EXTRACTED ENTRIES.
• • • • •

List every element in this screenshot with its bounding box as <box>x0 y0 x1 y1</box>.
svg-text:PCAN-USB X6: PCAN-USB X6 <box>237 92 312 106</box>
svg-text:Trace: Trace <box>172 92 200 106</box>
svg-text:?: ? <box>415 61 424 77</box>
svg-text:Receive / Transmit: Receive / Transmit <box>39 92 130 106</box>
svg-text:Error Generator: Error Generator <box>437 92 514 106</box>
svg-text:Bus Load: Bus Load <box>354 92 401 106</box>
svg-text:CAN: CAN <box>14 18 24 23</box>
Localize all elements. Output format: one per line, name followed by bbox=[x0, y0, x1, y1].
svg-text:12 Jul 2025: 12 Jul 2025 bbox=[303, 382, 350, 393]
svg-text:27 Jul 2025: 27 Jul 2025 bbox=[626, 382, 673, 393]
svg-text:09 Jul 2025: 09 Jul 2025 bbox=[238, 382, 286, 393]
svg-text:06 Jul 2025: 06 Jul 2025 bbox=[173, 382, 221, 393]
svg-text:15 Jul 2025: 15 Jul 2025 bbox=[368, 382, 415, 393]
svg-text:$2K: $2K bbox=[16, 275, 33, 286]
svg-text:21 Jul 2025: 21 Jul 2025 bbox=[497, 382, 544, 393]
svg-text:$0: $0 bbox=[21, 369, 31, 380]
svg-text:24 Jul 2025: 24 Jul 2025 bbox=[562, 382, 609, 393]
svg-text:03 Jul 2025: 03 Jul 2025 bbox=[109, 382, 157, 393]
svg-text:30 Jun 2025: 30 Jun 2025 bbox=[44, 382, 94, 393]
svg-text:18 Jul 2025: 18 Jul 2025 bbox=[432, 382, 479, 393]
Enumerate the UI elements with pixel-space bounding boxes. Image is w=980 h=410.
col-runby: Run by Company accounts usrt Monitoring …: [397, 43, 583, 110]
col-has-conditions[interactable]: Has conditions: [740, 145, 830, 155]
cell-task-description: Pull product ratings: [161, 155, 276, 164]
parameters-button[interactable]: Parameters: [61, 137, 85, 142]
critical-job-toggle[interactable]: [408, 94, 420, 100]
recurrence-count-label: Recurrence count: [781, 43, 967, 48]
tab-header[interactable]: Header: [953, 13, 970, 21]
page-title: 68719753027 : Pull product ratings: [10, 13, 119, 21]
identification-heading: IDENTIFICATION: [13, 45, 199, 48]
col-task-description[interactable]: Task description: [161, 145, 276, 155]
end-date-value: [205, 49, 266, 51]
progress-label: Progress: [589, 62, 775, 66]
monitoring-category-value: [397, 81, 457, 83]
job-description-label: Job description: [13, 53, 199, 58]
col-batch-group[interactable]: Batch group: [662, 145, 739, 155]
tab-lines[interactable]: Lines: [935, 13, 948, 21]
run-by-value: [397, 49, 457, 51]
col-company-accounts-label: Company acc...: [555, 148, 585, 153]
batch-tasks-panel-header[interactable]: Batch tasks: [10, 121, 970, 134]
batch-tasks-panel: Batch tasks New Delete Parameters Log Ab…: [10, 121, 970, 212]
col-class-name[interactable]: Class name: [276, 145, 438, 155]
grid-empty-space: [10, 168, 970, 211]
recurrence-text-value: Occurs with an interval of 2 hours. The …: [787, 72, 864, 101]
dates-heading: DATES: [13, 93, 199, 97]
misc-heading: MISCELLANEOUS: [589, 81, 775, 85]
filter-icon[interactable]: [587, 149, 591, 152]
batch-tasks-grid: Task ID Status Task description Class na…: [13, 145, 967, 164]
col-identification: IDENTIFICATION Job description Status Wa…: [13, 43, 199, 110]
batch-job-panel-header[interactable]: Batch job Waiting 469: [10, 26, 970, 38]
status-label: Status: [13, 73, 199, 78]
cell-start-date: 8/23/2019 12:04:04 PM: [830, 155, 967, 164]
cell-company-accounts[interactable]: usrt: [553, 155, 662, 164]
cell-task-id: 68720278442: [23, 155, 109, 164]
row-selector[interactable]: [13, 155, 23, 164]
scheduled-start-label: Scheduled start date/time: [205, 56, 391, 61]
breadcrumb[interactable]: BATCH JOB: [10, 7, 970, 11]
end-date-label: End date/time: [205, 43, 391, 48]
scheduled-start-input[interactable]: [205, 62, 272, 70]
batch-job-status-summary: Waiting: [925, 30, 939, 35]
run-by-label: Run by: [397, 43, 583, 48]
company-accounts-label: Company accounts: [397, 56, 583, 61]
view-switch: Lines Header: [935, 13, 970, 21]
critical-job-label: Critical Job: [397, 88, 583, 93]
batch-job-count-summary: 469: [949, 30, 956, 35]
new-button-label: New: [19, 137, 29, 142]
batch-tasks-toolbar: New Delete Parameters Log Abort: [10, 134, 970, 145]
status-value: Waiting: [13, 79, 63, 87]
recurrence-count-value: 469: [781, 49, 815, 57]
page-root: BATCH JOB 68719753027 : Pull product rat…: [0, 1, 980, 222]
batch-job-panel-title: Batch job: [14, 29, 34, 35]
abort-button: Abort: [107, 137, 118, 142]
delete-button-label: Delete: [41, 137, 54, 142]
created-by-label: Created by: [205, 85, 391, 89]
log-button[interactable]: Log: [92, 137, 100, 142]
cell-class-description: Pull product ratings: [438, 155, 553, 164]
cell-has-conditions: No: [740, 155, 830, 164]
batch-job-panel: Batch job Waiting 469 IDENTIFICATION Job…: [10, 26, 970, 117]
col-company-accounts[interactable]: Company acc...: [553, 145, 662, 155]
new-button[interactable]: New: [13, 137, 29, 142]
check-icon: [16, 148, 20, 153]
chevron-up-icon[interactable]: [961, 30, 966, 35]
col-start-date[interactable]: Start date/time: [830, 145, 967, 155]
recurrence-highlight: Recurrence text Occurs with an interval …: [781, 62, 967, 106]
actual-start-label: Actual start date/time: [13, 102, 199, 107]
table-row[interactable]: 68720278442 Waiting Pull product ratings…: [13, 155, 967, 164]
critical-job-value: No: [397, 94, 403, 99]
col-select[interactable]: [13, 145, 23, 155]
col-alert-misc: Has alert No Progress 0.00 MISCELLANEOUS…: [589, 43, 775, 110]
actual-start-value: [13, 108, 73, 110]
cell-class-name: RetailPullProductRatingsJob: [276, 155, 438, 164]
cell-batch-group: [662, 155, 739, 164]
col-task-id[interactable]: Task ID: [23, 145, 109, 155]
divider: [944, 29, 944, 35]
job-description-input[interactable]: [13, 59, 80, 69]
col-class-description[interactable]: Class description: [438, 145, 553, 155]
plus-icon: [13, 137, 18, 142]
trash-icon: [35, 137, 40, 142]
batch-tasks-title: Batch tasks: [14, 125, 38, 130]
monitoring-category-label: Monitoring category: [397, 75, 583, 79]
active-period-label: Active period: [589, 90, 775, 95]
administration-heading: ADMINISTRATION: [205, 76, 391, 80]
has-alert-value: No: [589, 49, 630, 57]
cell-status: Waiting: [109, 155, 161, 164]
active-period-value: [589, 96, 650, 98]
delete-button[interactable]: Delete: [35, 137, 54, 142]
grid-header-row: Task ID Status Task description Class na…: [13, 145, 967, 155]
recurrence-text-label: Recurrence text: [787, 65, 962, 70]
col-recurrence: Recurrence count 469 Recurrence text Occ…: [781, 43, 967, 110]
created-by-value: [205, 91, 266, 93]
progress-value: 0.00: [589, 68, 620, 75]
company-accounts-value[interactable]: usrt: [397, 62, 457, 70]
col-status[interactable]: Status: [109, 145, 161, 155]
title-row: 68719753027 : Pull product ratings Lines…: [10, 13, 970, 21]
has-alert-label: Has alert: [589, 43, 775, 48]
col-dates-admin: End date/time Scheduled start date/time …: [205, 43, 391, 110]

• • • • •

WHAT YOU NEED TO DO. Note which lines carry the word "dates" in the material, then copy each of them.

YOUR SOLUTION.
dates-heading: DATES: [13, 93, 199, 97]
col-dates-admin: End date/time Scheduled start date/time …: [205, 43, 391, 110]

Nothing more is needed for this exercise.